Счастье

Лев Якубов



    О счастье Сисев догадывался давно. В детстве, бывало, кушал мороженое или арбуз  и находил в этом счастье. А привозили в село кинофильм, тут уж не только Сисев, - говорливые тетки, чумазые мужики-механизаторы – и те шалели от удовольствия и  дико кричали, если обрывалась лента. Так, для счастья Сисев выучился на киномеханика, этих фильмов пересмотрел – тьму! Даже сны начал видеть в экранном изображении, и часто в них действовали киногерои. Котовский в джазе с девками играл на контрабасе, миргородские помещики Иван Иванович и Иван Никифорович ни с того, ни с сего отказались от премии и поскандалили на парткоме с руководством. А бравый солдат Швейк соблазнял Снежную королеву…
    
         Но только теперь, когда с Сисевым приключилась любовь, он почуял счастье по –настоящему и помчался туда, где его, оказывается, помнят и ждут. И как он раньше этого не понимал! Ведь почти всякое кино про любовь: целуются, голые фигурируют, даже до бескультурья дошли...

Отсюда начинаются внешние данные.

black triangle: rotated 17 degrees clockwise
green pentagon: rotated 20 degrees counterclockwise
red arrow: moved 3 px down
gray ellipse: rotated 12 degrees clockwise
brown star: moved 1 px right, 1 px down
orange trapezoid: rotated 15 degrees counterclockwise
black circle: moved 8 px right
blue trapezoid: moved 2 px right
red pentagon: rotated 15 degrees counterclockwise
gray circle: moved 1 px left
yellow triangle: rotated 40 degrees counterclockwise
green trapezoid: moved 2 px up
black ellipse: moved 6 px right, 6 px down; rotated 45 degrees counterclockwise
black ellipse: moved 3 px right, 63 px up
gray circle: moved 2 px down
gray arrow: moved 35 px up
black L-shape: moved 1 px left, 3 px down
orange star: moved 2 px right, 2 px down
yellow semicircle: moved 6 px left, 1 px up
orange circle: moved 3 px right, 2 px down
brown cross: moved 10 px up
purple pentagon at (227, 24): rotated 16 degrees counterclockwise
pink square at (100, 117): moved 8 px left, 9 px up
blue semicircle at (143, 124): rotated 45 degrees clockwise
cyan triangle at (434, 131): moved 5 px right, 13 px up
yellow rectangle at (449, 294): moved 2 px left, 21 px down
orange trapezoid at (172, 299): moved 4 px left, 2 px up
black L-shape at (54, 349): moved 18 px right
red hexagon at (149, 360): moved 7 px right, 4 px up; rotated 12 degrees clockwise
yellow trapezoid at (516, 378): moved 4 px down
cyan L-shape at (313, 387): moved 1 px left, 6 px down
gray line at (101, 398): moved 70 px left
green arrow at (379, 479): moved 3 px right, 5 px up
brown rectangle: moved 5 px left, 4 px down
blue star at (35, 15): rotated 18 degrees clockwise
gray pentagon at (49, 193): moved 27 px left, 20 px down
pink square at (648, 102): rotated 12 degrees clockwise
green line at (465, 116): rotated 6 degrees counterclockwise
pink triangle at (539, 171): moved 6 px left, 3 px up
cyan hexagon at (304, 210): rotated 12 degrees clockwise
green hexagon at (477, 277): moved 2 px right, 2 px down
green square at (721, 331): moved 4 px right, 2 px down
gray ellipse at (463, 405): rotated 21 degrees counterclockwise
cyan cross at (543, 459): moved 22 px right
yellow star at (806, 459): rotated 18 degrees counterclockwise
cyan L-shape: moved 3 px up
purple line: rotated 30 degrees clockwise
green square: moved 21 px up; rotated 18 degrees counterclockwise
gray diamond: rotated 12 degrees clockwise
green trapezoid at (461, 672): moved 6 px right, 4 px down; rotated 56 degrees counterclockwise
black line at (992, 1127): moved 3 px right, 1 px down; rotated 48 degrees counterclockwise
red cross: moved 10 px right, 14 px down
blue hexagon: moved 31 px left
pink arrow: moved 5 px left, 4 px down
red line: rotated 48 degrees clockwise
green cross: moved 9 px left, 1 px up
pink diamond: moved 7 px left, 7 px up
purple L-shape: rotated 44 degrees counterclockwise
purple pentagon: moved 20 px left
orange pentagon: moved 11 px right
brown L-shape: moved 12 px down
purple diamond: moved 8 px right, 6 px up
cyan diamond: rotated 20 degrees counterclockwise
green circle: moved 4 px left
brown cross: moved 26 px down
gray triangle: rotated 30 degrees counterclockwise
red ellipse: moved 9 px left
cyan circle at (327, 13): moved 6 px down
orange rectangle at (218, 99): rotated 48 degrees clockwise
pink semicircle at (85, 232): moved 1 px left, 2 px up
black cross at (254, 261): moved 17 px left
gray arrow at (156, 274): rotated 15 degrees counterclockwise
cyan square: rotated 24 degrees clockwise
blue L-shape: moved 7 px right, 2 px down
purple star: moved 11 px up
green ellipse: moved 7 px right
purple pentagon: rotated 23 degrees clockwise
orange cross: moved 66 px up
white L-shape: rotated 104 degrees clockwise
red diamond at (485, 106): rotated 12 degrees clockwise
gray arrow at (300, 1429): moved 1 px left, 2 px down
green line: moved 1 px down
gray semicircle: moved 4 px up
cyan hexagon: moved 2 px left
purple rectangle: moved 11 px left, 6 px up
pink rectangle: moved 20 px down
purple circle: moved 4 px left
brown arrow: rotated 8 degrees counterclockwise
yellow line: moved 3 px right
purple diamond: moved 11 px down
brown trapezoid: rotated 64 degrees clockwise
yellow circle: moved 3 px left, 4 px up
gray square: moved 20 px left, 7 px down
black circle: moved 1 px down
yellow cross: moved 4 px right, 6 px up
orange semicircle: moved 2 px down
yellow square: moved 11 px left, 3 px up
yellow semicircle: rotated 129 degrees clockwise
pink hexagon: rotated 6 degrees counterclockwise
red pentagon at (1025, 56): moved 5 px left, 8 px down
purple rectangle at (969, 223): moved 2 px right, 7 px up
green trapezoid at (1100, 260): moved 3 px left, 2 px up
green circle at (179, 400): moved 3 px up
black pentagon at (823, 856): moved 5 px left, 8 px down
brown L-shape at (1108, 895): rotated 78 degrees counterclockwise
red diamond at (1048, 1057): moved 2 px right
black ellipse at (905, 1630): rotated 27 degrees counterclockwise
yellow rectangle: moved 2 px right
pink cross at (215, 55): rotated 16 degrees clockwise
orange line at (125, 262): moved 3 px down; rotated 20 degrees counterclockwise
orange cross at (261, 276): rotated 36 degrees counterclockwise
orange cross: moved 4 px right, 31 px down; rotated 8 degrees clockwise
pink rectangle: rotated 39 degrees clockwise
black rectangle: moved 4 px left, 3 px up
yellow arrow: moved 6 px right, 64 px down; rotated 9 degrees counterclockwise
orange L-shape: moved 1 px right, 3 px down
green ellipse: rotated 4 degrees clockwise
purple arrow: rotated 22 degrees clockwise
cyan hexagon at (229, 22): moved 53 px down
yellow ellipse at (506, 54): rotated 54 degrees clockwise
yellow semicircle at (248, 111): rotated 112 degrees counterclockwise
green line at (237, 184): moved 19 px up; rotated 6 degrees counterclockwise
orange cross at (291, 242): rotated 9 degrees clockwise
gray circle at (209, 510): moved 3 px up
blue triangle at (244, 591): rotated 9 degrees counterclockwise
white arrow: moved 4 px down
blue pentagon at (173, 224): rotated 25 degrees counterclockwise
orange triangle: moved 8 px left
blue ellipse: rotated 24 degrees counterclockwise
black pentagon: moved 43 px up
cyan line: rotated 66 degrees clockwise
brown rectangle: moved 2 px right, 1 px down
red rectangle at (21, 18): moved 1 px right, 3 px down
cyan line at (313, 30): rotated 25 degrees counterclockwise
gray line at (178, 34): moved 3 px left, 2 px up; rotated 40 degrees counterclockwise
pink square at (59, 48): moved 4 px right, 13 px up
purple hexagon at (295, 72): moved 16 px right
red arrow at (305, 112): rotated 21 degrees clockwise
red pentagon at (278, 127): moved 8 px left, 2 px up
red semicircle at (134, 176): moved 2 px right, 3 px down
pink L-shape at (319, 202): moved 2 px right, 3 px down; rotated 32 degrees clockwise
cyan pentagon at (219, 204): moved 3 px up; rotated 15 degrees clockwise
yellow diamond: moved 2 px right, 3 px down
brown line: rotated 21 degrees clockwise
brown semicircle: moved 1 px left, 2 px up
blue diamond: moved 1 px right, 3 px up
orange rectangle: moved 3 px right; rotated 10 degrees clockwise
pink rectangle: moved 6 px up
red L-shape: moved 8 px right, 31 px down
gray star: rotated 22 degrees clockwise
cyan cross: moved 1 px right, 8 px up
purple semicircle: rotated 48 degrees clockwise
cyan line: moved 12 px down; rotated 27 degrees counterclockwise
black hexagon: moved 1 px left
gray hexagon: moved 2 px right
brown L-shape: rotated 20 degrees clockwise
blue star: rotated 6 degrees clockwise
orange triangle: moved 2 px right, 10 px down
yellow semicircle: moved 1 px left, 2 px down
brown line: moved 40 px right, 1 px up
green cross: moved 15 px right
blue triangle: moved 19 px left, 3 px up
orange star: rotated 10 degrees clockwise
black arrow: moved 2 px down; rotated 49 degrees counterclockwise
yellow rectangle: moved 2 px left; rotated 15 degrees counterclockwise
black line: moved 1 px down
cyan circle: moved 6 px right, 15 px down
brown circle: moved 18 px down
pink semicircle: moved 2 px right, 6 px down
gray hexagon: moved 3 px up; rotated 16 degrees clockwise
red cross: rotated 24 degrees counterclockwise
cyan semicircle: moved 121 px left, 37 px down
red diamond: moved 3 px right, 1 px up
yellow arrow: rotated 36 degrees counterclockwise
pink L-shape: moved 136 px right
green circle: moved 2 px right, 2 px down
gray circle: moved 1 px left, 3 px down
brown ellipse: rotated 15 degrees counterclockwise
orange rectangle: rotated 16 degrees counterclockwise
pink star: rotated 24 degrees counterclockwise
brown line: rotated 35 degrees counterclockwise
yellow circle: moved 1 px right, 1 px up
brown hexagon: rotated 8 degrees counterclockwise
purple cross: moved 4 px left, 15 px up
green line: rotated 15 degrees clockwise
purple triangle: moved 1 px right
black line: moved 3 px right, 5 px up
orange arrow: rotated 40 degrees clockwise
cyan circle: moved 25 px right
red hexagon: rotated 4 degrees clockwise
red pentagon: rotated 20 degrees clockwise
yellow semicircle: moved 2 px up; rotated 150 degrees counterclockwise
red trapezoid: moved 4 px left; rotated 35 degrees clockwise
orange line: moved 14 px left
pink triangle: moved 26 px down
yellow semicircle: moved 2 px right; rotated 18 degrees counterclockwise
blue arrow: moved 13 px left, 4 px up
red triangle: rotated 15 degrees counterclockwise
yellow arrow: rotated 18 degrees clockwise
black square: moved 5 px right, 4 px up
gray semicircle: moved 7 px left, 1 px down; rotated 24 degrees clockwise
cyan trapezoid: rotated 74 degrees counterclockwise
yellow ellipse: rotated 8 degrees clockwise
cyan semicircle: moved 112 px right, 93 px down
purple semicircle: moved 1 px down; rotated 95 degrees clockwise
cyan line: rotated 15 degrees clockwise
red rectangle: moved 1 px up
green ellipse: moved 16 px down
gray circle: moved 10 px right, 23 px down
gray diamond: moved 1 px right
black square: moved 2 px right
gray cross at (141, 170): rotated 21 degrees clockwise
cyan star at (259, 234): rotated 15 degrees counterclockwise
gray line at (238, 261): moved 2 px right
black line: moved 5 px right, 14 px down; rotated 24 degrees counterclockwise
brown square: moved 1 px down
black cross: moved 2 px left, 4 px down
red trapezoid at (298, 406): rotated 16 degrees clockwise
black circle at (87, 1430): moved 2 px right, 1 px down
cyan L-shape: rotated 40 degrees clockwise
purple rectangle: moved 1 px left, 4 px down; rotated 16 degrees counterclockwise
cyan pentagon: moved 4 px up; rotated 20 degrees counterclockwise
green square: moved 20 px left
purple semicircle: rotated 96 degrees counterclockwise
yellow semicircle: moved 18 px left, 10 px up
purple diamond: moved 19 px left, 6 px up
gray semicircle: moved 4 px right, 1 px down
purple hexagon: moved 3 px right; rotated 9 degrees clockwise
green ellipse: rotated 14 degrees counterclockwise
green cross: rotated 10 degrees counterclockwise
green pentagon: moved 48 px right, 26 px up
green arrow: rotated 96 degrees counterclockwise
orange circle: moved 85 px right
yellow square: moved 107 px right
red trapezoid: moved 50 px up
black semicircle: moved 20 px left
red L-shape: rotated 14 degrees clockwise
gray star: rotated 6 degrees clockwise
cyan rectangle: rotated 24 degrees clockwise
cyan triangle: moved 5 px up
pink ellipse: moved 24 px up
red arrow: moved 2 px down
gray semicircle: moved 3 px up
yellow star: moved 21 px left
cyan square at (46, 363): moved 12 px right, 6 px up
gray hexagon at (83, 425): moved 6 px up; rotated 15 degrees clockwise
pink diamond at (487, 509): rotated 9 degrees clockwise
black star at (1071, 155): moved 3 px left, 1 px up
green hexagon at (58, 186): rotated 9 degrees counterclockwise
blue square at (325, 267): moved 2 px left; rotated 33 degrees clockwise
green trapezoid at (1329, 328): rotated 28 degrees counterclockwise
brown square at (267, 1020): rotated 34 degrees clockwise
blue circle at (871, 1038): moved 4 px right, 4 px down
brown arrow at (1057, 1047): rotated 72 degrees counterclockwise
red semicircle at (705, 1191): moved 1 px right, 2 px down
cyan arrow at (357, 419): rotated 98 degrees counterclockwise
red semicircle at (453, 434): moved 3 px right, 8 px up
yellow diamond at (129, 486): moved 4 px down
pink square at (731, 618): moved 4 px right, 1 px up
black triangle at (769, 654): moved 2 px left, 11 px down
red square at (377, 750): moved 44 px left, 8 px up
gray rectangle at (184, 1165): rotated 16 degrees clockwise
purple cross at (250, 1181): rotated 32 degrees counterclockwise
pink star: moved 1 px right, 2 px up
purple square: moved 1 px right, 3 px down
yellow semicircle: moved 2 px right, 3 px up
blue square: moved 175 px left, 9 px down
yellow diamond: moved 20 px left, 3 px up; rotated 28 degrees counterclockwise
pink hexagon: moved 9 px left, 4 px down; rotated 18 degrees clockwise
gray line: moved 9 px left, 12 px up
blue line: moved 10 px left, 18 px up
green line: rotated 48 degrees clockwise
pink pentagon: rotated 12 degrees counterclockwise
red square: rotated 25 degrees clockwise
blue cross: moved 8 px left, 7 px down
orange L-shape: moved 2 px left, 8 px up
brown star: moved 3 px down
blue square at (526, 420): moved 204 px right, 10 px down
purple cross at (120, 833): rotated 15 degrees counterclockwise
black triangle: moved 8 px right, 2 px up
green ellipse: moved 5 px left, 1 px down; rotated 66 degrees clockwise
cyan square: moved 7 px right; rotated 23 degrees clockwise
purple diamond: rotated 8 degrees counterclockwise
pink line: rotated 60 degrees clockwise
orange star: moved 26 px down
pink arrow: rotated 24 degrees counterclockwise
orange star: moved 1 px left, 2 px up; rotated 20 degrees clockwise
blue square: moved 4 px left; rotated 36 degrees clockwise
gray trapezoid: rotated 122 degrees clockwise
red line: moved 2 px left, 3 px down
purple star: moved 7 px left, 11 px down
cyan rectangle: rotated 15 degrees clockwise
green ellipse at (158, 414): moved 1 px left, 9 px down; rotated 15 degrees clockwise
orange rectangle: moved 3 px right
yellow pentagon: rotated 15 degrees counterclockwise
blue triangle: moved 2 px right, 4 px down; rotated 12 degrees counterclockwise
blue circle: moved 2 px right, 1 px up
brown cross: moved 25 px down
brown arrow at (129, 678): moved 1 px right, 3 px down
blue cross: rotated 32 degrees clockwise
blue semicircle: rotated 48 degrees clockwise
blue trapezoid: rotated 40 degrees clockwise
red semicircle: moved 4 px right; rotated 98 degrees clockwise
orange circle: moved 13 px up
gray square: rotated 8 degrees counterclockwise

         До вечера нужно было убить два часа. Радио аэропорта вкрадчиво информировало, что рейсы задерживаются. Воздушные путешественники сердито жевали пищу, иные смотрели подвешенный к потолку телевизор. Показывали фильм про молодого Маркса. От кино у того, кто его крутит, бывает профессиональная болезнь вроде тошноты, но сейчас экран укреплял намерение Сисева жениться. Вот Маркс. Уж как занят был! Глобальные думы думал, а ведь тоже до женского пола горячо касался и деток имел немало. Сисев зажмурился, чтобы легче представить девушку, которая тужит и ждет его бог знает где! – в Уфе. Как это романтично! И встретилась она не где-нибудь а в Черном море. Девушка заметила, что рядом с ней плавает и настойчиво смотрит усатый малый и не возражала – только и всего, а он как-то сразу полюбил ее всю – от светло-желтых крашеных волос до лакированных малиновых ногтей на ногах. И какая она не простая!
       
        - Вы что, и на суше будете меня сопровождать?
        Сисев съежился в замешательстве, а она презрительно хмыкнула.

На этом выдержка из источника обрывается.